Praise the Lord!Happy are those who fear the Lord,
who greatly delight in his commandments.
Their descendants will be mighty in the land;
the generation of the upright will be blessed.
Wealth and riches are in their houses,
and their righteousness endures forever.
But the Bible is also clear that prosperity is not intended for us alone. The blessings God gives are intended to be shared, so that everyone can rejoice in them. God wants everyone to have enough to eat and a safe place to live and for everyone’s children to prosper. And for that to happen, we need to give some of what God has entrusted to our care to others, so that all may share in the blessings of our good and gracious God.

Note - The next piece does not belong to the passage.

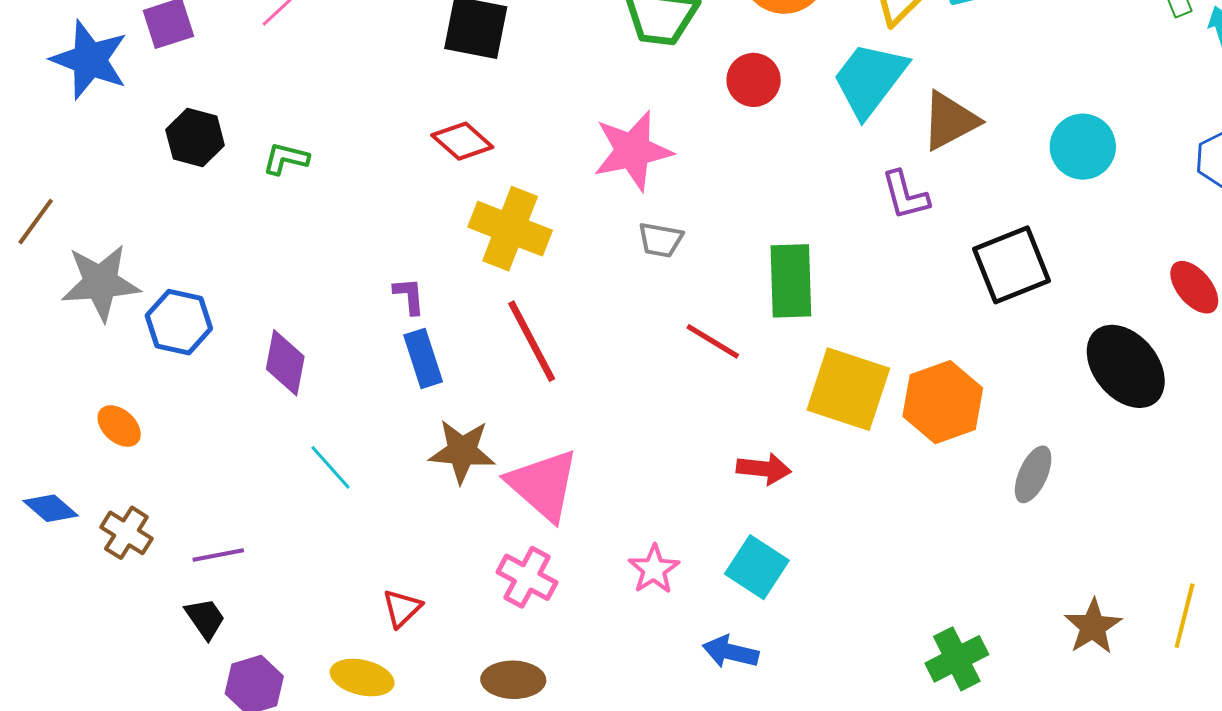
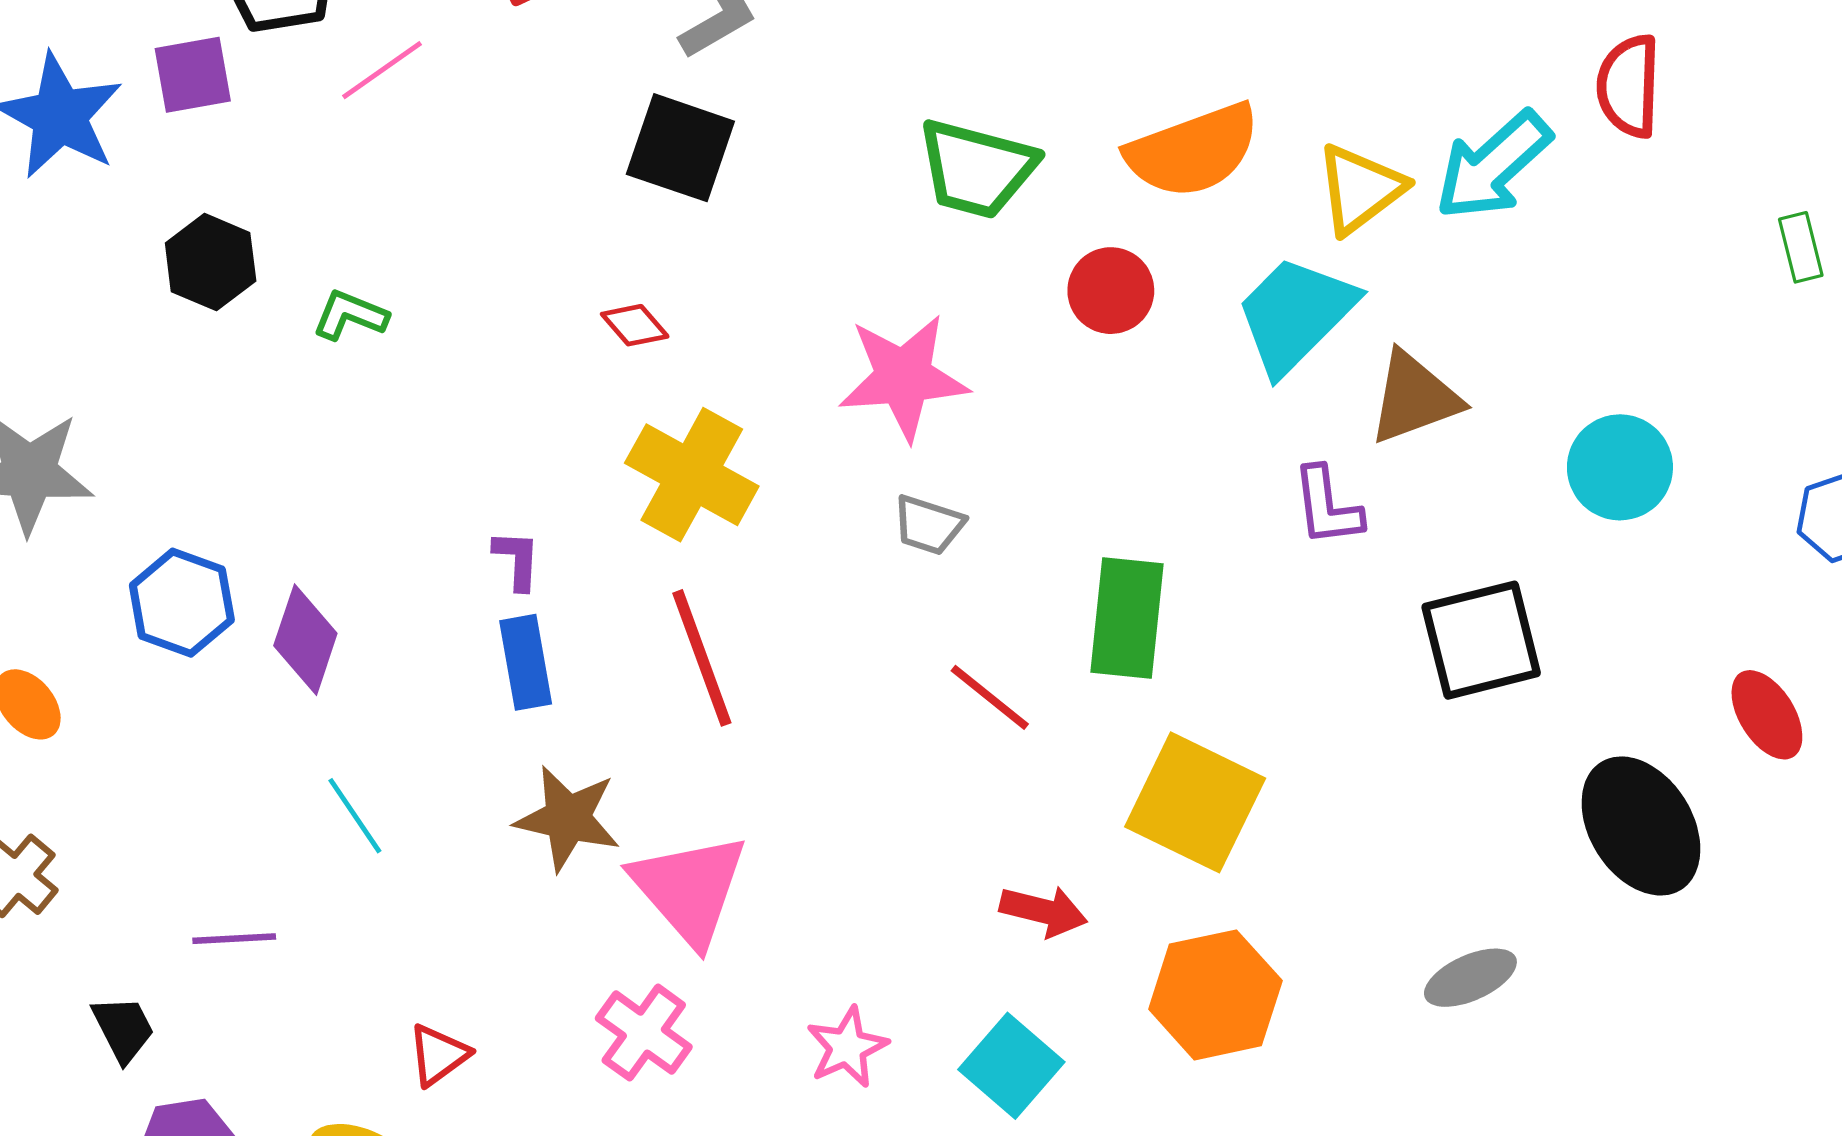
red diamond: (462, 141) -> (635, 325), size x0.7
blue hexagon: (179, 322) -> (182, 603), moved
orange hexagon: (943, 402) -> (1215, 995), moved
gray ellipse: (1033, 474) -> (1470, 978), turned 34
purple line: (218, 555) -> (234, 939), moved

Stewardship, then, requires us to begin by counting our blessings, and offering thanks to God for all that we have. It then requires us to ask, “What of this can be shared with others, that they may know the goodness of God?” This means our material wealth, of course, but also our time and our talent. It means giving our whole selves to that partnership with God that is re-making the world.

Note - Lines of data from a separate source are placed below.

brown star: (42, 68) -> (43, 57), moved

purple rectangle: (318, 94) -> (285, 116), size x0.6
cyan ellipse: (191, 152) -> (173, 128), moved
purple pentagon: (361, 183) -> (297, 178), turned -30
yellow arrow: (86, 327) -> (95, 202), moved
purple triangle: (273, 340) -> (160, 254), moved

Some of the things we do will be to care for ourselves, so that we can bring a whole and healthy self before God. We will pray, and eat healthy meals, and exercise. We will keep the sabbath, so that we are renewed and rested. We will devote ourselves to our work, so we can be proud of our labor and have fruitful relationships with co-workers.
Some of the things we do will be to care for our families: spending time together, nurturing and caring for children, grandchildren and aging parents, making sure their emotional and physical needs are met. We will save for our future and theirs and seek out wise advice so we can support ourselves in old age and provide for future generations.

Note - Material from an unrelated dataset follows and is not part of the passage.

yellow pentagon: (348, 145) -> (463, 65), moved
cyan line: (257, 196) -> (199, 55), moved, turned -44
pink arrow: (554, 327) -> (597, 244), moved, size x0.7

Some of the things we will do will be to care for our communities and the wider world. We will give to charity and organizations that support those in need; we will volunteer our time for worthy organizations that are working to make a difference in the world; we will visit lonely neighbors, care for the sick, and help those in need; and we will participate in the political process, reminding our elected officials to act out of concern for the poor and vulnerable and in the interest of justice and peace.
And some of the things we will do will be to care for our church, because the church reminds us that all we are and all we have are God’s, and helps us find opportunities to serve, refreshment in worship and prayer, encouragement in study of the Scriptures, and a community of people who love and care for one another. I hope you will give generously, so that we can continue to offer the hospitality of our building, the beauty of our worship, and our service to the community. Our budget depends on the generous giving of our members: without it, we simply will not have the resources to continue doing the work God has given us, as a community of faith, to do.
But most of all, I hope you will find joy and delight in giving to God the things that are God’s — because in doing so we recognize that all of creation is enfolded in his love and care, and we know ourselves to be wholly God’s, beloved and chosen. We give generously not out of fear but out of gladness and thanksgiving, because we know the One in whom we live and move and have our being.
May you be blessed abundantly in this season of Thanksgiving.